Beginning in 1991, the Harvard School of Public Health established the Health and Social Behavior Department. (In 2003, this Department was re-organized together with the Maternal and Child Health department into the department of Society, Human Development, and Health.) At the time, it was one of the first of its kind, with a stated mission "to identify the social and behavioral determinants of health and to develop and evaluate interventions and policies leading to the improvement of the public's health and quality of life".
More social determinants or population health masters and doctoral training programs are emerging. UC Berkeley began a Health and Social Behavior Masters program in 1999. The University of South Florida approved a socio-health sciences MPH in 2004. Also in 2004, University College London established a MSc program in Health and Society: Social Epidemiology.

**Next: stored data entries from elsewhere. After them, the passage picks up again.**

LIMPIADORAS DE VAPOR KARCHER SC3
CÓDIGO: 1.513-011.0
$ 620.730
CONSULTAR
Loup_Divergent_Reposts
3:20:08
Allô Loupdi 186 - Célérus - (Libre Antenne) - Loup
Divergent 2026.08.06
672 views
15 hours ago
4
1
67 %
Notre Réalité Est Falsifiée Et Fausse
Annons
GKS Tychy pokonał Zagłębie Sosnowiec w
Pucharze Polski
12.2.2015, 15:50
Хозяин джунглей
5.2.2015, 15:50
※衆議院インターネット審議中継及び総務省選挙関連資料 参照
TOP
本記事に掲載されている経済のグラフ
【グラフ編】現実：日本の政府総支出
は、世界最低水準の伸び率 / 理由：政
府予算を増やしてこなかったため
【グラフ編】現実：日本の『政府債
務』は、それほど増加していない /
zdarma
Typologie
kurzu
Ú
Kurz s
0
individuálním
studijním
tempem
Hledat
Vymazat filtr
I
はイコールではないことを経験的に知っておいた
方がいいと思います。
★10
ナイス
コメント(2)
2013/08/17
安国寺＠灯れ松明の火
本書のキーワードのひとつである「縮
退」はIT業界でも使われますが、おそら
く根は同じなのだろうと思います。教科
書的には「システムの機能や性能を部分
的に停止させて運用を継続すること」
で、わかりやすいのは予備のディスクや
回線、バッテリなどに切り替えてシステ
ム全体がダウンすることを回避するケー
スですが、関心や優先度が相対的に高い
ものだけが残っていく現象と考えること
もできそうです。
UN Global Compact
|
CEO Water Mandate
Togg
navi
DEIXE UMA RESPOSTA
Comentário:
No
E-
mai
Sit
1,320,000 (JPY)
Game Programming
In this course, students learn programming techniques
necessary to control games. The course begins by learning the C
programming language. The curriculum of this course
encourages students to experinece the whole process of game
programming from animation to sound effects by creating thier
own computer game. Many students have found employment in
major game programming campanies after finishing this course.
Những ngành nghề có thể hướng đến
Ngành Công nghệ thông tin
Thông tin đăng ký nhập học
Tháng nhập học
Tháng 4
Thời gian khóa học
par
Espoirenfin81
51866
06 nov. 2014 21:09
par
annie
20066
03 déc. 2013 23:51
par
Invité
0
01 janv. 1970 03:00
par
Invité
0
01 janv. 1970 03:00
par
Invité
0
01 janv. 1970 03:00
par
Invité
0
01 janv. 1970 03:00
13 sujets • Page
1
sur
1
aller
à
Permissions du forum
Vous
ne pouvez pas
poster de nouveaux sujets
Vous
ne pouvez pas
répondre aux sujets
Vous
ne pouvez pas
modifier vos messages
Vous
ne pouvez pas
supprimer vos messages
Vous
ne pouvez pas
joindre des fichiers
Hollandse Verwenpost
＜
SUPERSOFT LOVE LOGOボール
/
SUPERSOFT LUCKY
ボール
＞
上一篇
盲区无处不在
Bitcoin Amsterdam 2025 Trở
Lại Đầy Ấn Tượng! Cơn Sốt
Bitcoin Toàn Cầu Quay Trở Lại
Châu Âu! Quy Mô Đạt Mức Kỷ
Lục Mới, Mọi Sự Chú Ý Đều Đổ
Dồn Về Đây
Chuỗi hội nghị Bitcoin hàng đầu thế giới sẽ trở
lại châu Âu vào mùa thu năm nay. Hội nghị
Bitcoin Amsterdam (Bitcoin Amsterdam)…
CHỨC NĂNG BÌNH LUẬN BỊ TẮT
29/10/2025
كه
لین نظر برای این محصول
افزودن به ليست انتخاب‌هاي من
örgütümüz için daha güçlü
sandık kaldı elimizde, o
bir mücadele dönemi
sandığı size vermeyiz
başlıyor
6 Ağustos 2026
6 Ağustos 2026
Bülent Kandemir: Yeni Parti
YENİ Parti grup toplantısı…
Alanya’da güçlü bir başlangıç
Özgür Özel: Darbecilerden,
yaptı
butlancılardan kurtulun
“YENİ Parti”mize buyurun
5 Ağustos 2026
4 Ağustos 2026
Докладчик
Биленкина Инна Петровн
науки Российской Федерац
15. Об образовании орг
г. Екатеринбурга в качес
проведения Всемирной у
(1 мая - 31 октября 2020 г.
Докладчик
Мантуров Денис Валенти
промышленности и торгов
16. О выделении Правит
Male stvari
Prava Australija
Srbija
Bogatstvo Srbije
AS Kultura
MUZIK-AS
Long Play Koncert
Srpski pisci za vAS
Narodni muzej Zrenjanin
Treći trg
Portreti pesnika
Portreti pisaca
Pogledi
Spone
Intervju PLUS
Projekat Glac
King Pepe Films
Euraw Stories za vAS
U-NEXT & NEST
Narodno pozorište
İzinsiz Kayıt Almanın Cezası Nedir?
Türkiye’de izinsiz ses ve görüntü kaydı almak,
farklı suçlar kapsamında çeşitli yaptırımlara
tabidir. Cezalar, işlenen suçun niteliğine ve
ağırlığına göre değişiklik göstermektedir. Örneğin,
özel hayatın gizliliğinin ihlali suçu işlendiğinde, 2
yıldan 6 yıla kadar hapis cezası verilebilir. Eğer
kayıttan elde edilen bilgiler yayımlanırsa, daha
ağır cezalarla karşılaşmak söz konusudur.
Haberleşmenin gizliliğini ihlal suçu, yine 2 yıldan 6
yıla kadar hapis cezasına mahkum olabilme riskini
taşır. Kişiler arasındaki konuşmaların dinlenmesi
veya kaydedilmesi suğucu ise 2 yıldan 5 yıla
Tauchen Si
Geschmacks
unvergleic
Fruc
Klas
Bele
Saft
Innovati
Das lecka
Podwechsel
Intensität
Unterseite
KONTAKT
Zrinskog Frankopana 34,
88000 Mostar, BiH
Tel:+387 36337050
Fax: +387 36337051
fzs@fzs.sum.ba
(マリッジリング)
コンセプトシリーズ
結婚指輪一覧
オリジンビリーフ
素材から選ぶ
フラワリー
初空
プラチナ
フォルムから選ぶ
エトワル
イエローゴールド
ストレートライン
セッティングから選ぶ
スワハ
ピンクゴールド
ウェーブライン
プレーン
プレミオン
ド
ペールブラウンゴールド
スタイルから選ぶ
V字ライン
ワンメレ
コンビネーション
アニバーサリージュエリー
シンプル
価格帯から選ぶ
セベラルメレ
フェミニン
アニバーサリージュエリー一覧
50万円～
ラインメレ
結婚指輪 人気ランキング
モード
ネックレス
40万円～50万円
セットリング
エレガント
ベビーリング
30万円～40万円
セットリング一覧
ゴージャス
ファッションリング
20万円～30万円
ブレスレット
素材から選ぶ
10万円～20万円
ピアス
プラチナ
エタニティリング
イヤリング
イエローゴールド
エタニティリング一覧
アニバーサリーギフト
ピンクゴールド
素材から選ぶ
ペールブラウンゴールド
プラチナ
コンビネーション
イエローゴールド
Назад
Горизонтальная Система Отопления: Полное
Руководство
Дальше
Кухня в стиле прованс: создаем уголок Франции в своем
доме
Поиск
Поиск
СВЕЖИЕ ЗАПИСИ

Multi-discipline approaches to research have been in vogue of late. Len mentions the Robert Wood Johnson Health and Society Scholars (HSS) postdoctoral training program. HSS had its first cohort of scholars in 2003. Pamela Russo, senior program officer in the Health Group of the Robert Wood Johnson (RWJ) Foundation, credits Len with laying the groundwork for the creation of such a program:
I would say that Len'sthinking, mentoring, and approach were seminal in the evolution of transforming the older narrow medical and biological paradigm for epidemiology to a much broader range of determinants of health captured in the population health approach. ... He personally influenced or mentored many of the current H&SS faculty and site directors – including Lisa Berkman, George Kaplan and others. This program would not have developed if not for Len and his mentees having built the foundations of the field. He broadened the horizon of what influences health status. He also has been a powerful champion of research and interventions to reduce health disparities between populations throughout his career. (Pamela Russo, personal communication, March 11, 2005)
Readers may also be familiar with the Kellogg Scholars in Health Disparities which began in 2001 and includes a focus on social determinants. The director of this program, Barbara Krimgold, similarly recognizes Len's strong influence on the structure, emphasis of multiple disciplines, and inclusion of policy perspectives in the program (Barbara Krimgold, personal communication, March 16, 2005). Len continues mentoring fellows in the RWJ HSS and Kellogg programs who are at the UC Berkeley/UC San Francisco joint training sites.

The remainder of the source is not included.